Crecemos, nos hacemos adultos

  • Crecemos y nos damos cuenta de que hay amigos que no son para toda la vida, que un “para siempre” puede caer en el olvido

Escultura de niños atrapados en los cuerpos de adultos. Foto: Vitaly Deynega

Quiero volver a ser una niña, quiero volver a creer en la magia, quiero volver a creer que los monstruos no son de verdad, que la muerte con algo de suerte es algo lejano, que el malo solo está en las películas, que los amigos son para siempre, que las peleas se resuelven con un abrazo, que las heridas se curan con un beso de mamá.

Pero no. He dejado de ser una niña, hemos dejado de serlo, o eso es lo que dice la ley, que somos adultos. Y los adultos ya no creen en la magia, se sorprenden poco.

Los adultos saben que no existen monstruos enormes de color verde, sino que pueden tener el aspecto del vecino del tercero, o de la señora que va por la calle. Los adultos saben que un monstruo puede ser cualquiera, y que está en todas partes; que en vez de estar debajo de tu cama o en el armario puede estar acostado a tu lado.

Los adultos saben que la muerte es el final de un camino, para algunos largo y para otros corto. Ellos muchas veces se ven cara a cara con la muerte; otros intentan burlarse de ella, pero la muerte acaba burlándose de los adultos, de nosotros. Otros van a ella cansados de este mundo sin magia; asimismo, están aquellos a los que la muerte les ha arrebatado a alguien, que empiezan a respetarla, a temerla.

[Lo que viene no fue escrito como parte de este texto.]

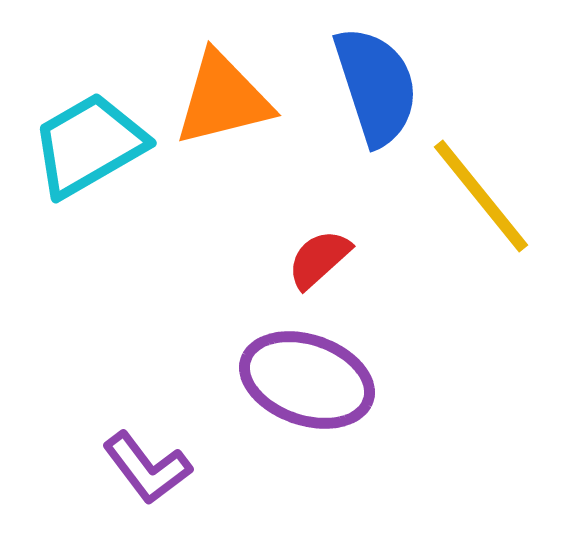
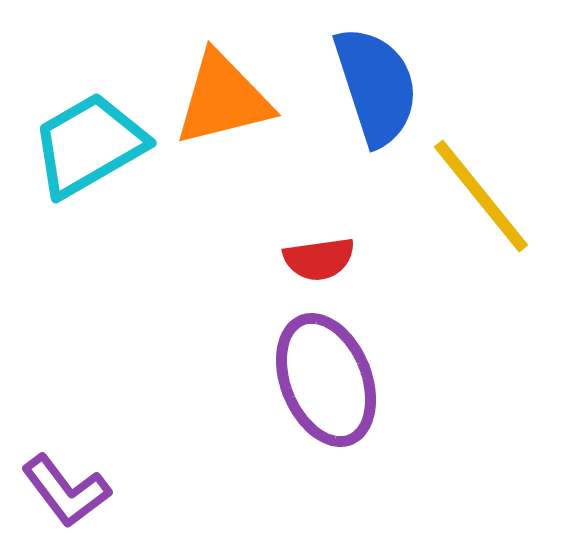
red semicircle: rotated 146 degrees counterclockwise
purple ellipse: moved 19 px right; rotated 49 degrees clockwise
purple L-shape: moved 81 px left, 23 px down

Todos ellos tienen algo en común: saben que la muerte no es algo lejano; está presente.

Cada mañana cuando como adultos leemos el periódico, vemos el telediario o le echamos un vistazo a las redes sociales, nos damos cuenta de que los malos existen en la realidad, y que son mucho más malos que en las películas porque nunca los vemos venir. Los adultos aprenden, aprendemos que el malo puede llevar traje y corbata, que puede ser de aquí o de fuera, que el malo puede destrozarnos la vida y que a lo mejor no será condenado y la víctima no tendrá un final feliz como en las películas.

Crecemos y nos damos cuenta de que hay amigos que no son para toda la vida, que un “para siempre” puede caer en el olvido; aprendemos que hay quien llega más tarde, pero ese es el que se queda para siempre; que es mejor calidad a cantidad. Aprendemos a decir adiós y a querer de nuevo, una y otra vez.

Levantamos el vuelo y nos convertimos en adultos, dejamos de estar bajo el ala protectora de nuestros padres, aprendemos que las heridas no se curan con un beso de mamá. Aprendemos que aunque ese beso no las cura, muchas veces ayuda; aprendemos que las heridas son constantes, y que siempre acaban curándose.

En definitiva, crecemos, nos hacemos adultos y, si tenemos suerte, siempre existirá en nuestro interior un niño que será la fuente de fuerza cuando esta le falte a nuestro yo adulto. Sí, crecemos, y nos damos cuenta de que muchas cosas no son como creíamos, pero sobrevivimos, e intentamos cumplir sueños y ser felices, porque de eso trata ser adulto, por lo menos para mí.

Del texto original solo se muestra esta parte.